Locals can see Sarah Moser in action at the Owls’ next home game Friday, Sept. 20 against Bradley Central. Kickoff is at 7:30 p.m.

Sarah Moser is well aware of the national discussion about Carli Lloyd, a member of the U.S. women's soccer team who is considering an offer to kick in the NFL after hitting a 55-yard field goal at a Philadelphia Eagles' practice on Aug. 21.

A junior at Ooltewah High School, Moser has played soccer since age 3. But in this instance, it would be Lloyd who is following in the young athlete's footsteps.

Moser is a junior kicker for the Owls football team.

"Oh yeah, I have followed Carli for a long time," she said. "She's trying to prove something, do something people said she couldn't do. So am I."

Moser opted not to play soccer at the end of school last May and, looking for something else to do, approached Ooltewah assistant football coach James Manning to ask about coming out for the team. Manning was supportive and sent her to see Chandler, she said.

"Both of the coaches encouraged me to give it a try, and that was it," said Moser.

Chandler welcomed Moser and told her to report with the rest of the team in June for summer workouts, including the weightlifting and running.

"I told her I would treat her like the rest of the team, and she was good with that," he said. "Early on, she struggled with the running, really struggled one day, and I thought, 'She won't be back.' But she was.
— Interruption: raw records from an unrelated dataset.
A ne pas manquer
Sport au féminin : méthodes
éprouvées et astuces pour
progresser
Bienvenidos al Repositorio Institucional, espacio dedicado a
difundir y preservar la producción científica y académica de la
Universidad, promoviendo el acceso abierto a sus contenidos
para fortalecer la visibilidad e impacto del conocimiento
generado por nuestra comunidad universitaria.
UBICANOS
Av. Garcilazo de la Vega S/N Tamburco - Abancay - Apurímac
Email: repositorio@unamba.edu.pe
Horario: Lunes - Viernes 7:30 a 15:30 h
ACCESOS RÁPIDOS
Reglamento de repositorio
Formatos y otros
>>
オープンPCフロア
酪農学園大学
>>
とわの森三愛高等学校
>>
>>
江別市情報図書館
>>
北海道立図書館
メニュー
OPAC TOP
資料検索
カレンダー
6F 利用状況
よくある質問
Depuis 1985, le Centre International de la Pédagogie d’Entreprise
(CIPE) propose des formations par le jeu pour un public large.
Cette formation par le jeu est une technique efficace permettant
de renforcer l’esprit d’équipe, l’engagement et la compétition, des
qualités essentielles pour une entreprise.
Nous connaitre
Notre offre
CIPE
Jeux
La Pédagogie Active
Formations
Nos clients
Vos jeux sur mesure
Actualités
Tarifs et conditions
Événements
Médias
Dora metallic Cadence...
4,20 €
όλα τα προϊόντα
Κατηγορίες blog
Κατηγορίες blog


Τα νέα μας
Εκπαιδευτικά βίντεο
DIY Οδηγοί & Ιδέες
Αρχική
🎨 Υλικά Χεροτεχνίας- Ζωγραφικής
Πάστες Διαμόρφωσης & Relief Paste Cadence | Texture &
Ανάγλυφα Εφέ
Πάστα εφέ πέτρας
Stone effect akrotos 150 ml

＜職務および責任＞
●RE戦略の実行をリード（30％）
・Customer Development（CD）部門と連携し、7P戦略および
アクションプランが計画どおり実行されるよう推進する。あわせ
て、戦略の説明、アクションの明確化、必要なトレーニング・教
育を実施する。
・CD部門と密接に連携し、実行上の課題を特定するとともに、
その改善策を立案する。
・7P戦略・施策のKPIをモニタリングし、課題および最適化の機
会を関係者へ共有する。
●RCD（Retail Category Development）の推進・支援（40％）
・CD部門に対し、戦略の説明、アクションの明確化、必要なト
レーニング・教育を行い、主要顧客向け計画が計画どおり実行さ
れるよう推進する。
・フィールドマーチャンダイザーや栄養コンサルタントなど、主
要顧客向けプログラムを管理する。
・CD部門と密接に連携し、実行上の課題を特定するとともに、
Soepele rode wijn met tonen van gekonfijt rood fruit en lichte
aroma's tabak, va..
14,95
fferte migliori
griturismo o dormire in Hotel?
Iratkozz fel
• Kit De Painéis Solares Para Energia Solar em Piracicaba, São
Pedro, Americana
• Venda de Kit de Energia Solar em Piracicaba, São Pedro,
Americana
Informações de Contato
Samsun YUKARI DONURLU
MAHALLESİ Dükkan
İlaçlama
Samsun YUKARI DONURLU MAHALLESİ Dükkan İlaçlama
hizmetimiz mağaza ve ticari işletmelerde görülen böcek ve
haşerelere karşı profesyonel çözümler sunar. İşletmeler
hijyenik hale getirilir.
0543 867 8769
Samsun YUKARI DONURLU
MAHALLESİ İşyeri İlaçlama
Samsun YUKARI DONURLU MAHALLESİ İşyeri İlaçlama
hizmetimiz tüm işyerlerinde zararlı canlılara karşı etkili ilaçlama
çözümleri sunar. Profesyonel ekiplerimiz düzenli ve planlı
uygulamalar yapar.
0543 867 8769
Then, she pulled a muscle and I thought, 'She won't be back.' But she was."

"I wasn't about to give in," said Moser. "I had something to prove."

Braeden Haynes, Ooltewah's top kicker, said the team is "all in" with Moser.

"Everybody is glad she's here," he said. "And, it's really good for me because I have somebody to practice with and be around while the rest of the team practices."

Moser is No. 3 on the team's kicker depth chart, but is getting better all the time, said Haynes.

"She's kicking it pretty good, down around the 30-yard line, and getting better all the time," he said.

Moser said her longest field goal to date is a 35-yard kick, and Chandler said she consistently connects on points after touchdowns.

She's already proven herself under pressure.

Baylor and Ooltewah played the last game of the two-day Times Free Press Best of Preps football jamboree in mid-August at Finley Stadium. It was both teams' second session of the day.

With no score and a few seconds left on the clock and the ball on the Baylor 12-yard line, Chandler said, "Let's kick it!"

Moser trotted on and calmly hit a 19-yard field goal as time ran out to give the Owls a 3-0 win over the Red Raiders. Teammates rushed the field to celebrate the game-winner.

"Walking across the field with [Baylor coach] Phil [Massey], he shook his head, smiled and said, 'I've never been beat by a girl before,'" said Chandler. "It was a pretty cool moment."

As unique as that game-winner was for Moser, she is quick to add that she is more than a kicker.

"The week before the jamboree, I made a tackle on a kickoff in a scrimmage that prevented a score," she said.

Chandler no longer worries about whether or not Moser will be "back" for the next practice, and he points to that open-field tackle as proof.

"The team accepts her and the guys are glad she is here. No question," he said. "She made the play and made the tackle. I started thinking about moving her to linebacker."